Nem o governador paulista, Geraldo Alckmin, de posse dos cordéis que manipulam o teatro de marionetes da eleição municipal, se sentiria confortável em manter o pé atrás em relação à candidatura de seu ex-chefe e sempre rival. Ao anunciar que o único tucano que apoiará será Serra, Kassab escreveu o roteiro da retirada de seu companheiro de chapa em 2004 de sua posição, que ele imaginava irremovível, de se guardar para disputar com o senador e ex-governador mineiro Aécio Neves a legenda preferencial contra a presidente petista, daqui a três anos.

Dos quatro inscritos na prévia marcada para o dia 4, os secretários estaduais Andrea Matarazzo e Bruno Covas já apoiaram o ex-governador, empurrados pelo clamor do óbvio ululante. A importância do pleito não comporta movimentos de ambição ou vaidade.
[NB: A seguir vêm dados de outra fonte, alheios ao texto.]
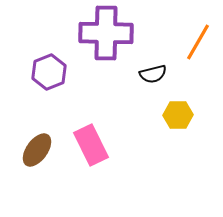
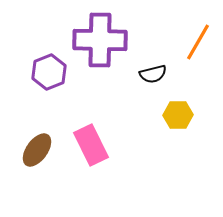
purple cross: moved 6 px left, 7 px down
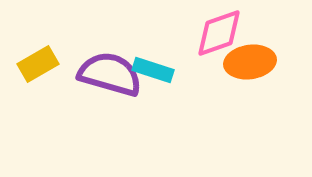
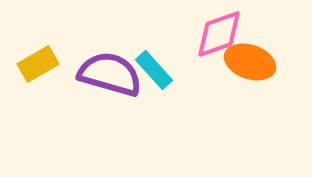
pink diamond: moved 1 px down
orange ellipse: rotated 27 degrees clockwise
cyan rectangle: moved 1 px right; rotated 30 degrees clockwise
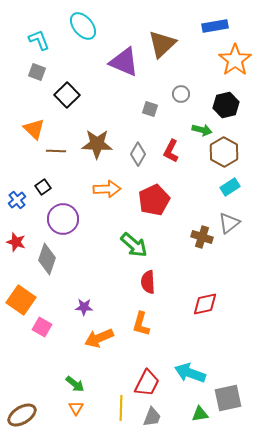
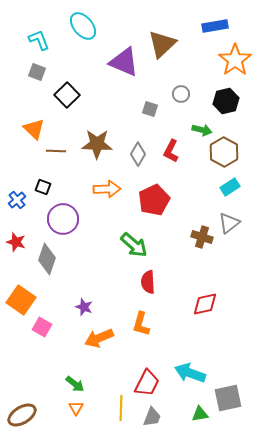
black hexagon at (226, 105): moved 4 px up
black square at (43, 187): rotated 35 degrees counterclockwise
purple star at (84, 307): rotated 18 degrees clockwise
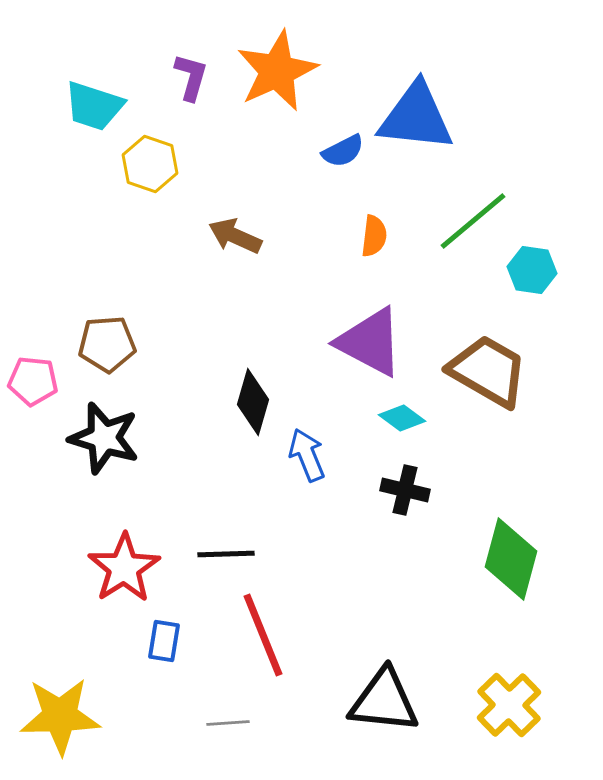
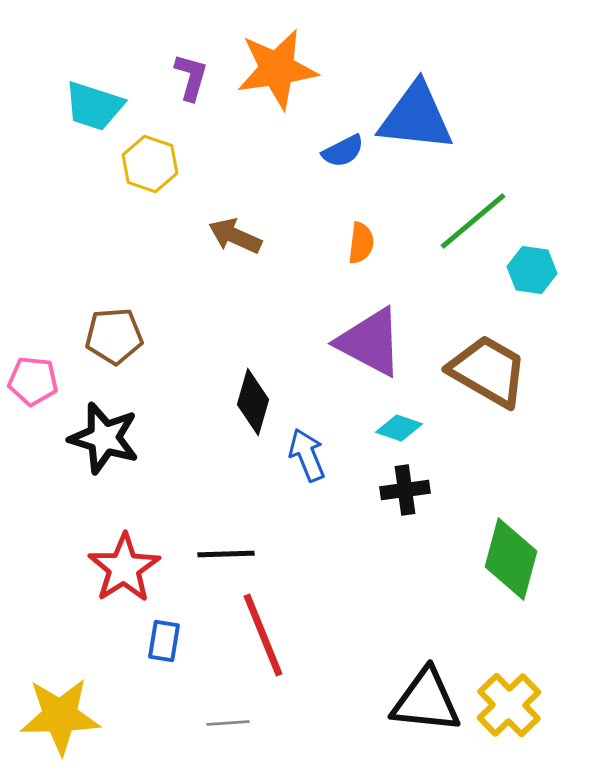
orange star: moved 2 px up; rotated 16 degrees clockwise
orange semicircle: moved 13 px left, 7 px down
brown pentagon: moved 7 px right, 8 px up
cyan diamond: moved 3 px left, 10 px down; rotated 18 degrees counterclockwise
black cross: rotated 21 degrees counterclockwise
black triangle: moved 42 px right
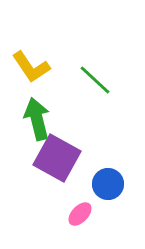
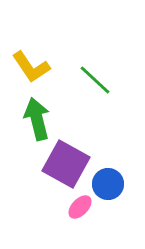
purple square: moved 9 px right, 6 px down
pink ellipse: moved 7 px up
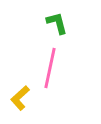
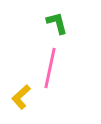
yellow L-shape: moved 1 px right, 1 px up
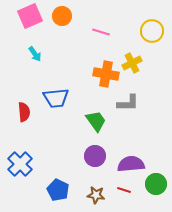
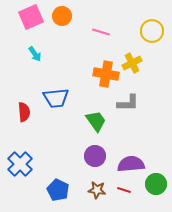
pink square: moved 1 px right, 1 px down
brown star: moved 1 px right, 5 px up
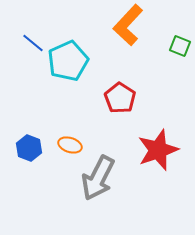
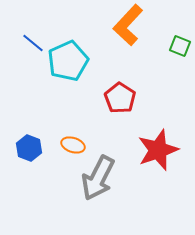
orange ellipse: moved 3 px right
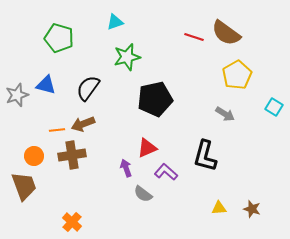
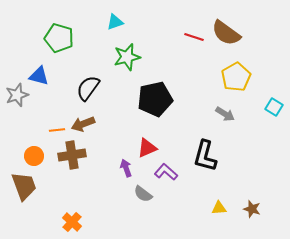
yellow pentagon: moved 1 px left, 2 px down
blue triangle: moved 7 px left, 9 px up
Até este texto ser escrito, contudo, outro subordinado de Alckmin, o secretário José Aníbal, e o deputado Ricardo Tripoli insistiam em enfrentar o ineludível. O pior que lhes pode acontecer se mantiverem a teimosia até o fim será um deles vencer Serra nas prévias. Pois, se isso ocorrer, fatalmente Kassab correrá para o regaço de Dilma, Lula e Haddad, que o esperam ansiosamente; Alckmin lavará as mãos da sorte de qualquer uma das candidaturas, de vez que terá cumprido o seu dever de pedir que os pretendentes renunciassem em nome não da disciplina nem dos interesses maiores do partido, mas do apreço aos fatos; e Serra terá atendido ao apelo dos companheiros e readquirirá autoridade moral para disputar o que sempre lhe interessou mais: a convenção contra Aécio e a eleição contra o PT

Se ocorrer a improvável vitória de um adversário de Serra nas prévias, seja Aníbal, seja Tripoli, o malogro eleitoral não premiará nenhum dos dois sequer com o saco de batatas que Machado de Assis dizia ser reservado aos vencedores nas guerras tribais.